Gualter Cabral EXPERIENTE: Barreto, no bom estilo do contraditório, mete os pés pelas mãos, e daí, nem sequer sai uma açorda; pois os argumentos nem sequer são compatíveis. Já se falou, barafustou, e como muito bem dizia Agustina no livro "Meninos de Ouro": -" Em Portugal gasta-se um tempo enorme a discutir, a verberar, a fazer do "outro" um adversário: a perfídia, a desonestidade e , sobretudo, a ineficácia". Não há, pois, una norma de conduta na relação entre pessoas que se basei no respeito mútuo é Barreto, e mais uns quantos pretender subverter as boas intenções com guerrilhas palavrosas que nada têm de substantivo. Como muito bem diz o aforismo popular: " O silêncio é de ouro" quando os "argumentos" são falaciosos.

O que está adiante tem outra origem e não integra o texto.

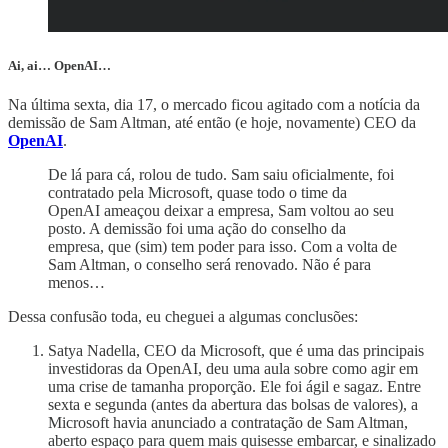
Ai, ai… OpenAI…
Na última sexta, dia 17, o mercado ficou agitado com a notícia da
demissão de Sam Altman, até então (e hoje, novamente) CEO da
OpenAI
.
De lá para cá, rolou de tudo. Sam saiu oficialmente, foi
contratado pela Microsoft, quase todo o time da
OpenAI ameaçou deixar a empresa, Sam voltou ao seu
posto. A demissão foi uma ação do conselho da
empresa, que (sim) tem poder para isso. Com a volta de
Sam Altman, o conselho será renovado. Não é para
menos…
Dessa confusão toda, eu cheguei a algumas conclusões:
Satya Nadella, CEO da Microsoft, que é uma das principais
investidoras da OpenAI, deu uma aula sobre como agir em
uma crise de tamanha proporção. Ele foi ágil e sagaz. Entre
sexta e segunda (antes da abertura das bolsas de valores), a
Microsoft havia anunciado a contratação de Sam Altman,
aberto espaço para quem mais quisesse embarcar, e sinalizado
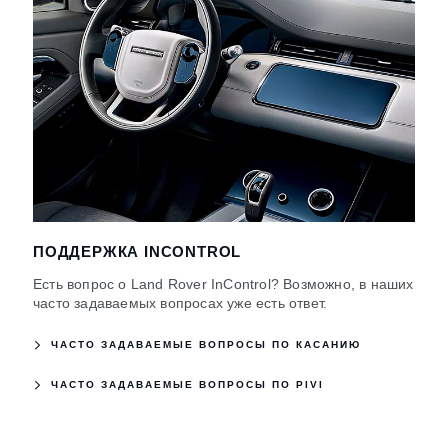
ПОДДЕРЖКА INCONTROL
Есть вопрос о Land Rover InControl? Возможно, в наших
часто задаваемых вопросах уже есть ответ.
ЧАСТО ЗАДАВАЕМЫЕ ВОПРОСЫ ПО КАСАНИЮ
ЧАСТО ЗАДАВАЕМЫЕ ВОПРОСЫ ПО PIVI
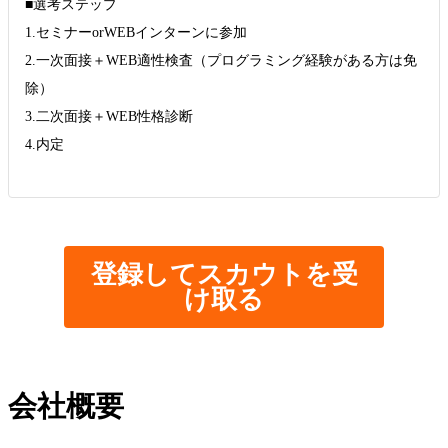
■選考ステップ
1.セミナーorWEBインターンに参加
2.一次面接＋WEB適性検査（プログラミング経験がある方は免
除）
3.二次面接＋WEB性格診断
4.内定
登録してスカウトを受
け取る
会社概要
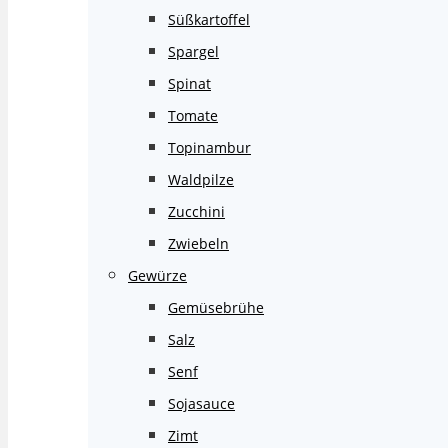
Süßkartoffel
Spargel
Spinat
Tomate
Topinambur
Waldpilze
Zucchini
Zwiebeln
Gewürze
Gemüsebrühe
Salz
Senf
Sojasauce
Zimt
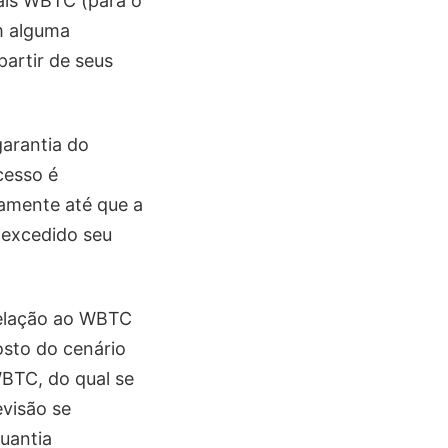
ais WBTC (para o
m alguma
artir de seus
garantia do
cesso é
amente até que a
 excedido seu
relação ao WBTC
osto do cenário
BTC, do qual se
evisão se
uantia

Manuel Pessoa INICIANTE: Há diferença entre educação e instrução. Em tempos idos já foi tentado este disfarce para se fingir que não se estava, através da instrução, a tentar formar mentalidades. O problema é, portanto, muito antigo. A par disso há que perguntar se as orientações transmitidas sob a designação de Moral e Religião e ou OPAN condicionaram as gerações que a elas foram submetidas. AB sabe bem que a resposta é não rotundo. Por isso me confrange o alarido à volta duma disciplina que 1- pode ser melhorada; 2- vai impactar negativamente na formação da juventude de hoje na mesma medida que a RM e a OPAN o fizeram no nosso tempo; 3 - pode ser a única oportunidade para muitos jovens ouvirem falar de cidadania. Uma pergunta a AB: que confiança lhe merecem os que opinam e se dizem neutros?

Jorge Macedo Rocha INICIANTE: Gostava que o autor explicasse como é possível ensinar um código da estrada da democracia sem transmitir valores morais, nem dizer que a democracia vale mais do que o resto. É como dizer que se deve respeitar o limite de velocidade sem explicar porquê. Todas as sociedades humanas se baseiam em valores morais. Até o valor da liberdade negativa (no sentido de Isiah Berlin) é um valor moral. Não é possível fazer uma escola moralmente asséptica. A discussão é até que ponto é que violamos as consciências das pessoas. Onde está a fronteira? Na minha opinião a disciplina está muito longe dessa fronteira. E mesmo que esteja perto, não justifica que os pais usem os filhos para fazer valer o seu ponto de vista.

João Rijo INICIANTE: Que desilusão profunda ao ler este texto. A escola não serve para ensinar cidadania nem democracia??? Tenho na minha memória alguns raros exemplos de professores que o fizeram no meu percurso escolar através dos conteúdos programáticos. Por sinal ou coincidência, fazendo uma retrospectiva, foram dos melhores professores que tive em comparação com outros. Custa-me ver o António Barreto a escrever este tipo de opinião. A escola deve ter um papel de formação de cidadania nos seus alunos. E não se confunda isso com um regime totalitário. É mesmo só cidadania.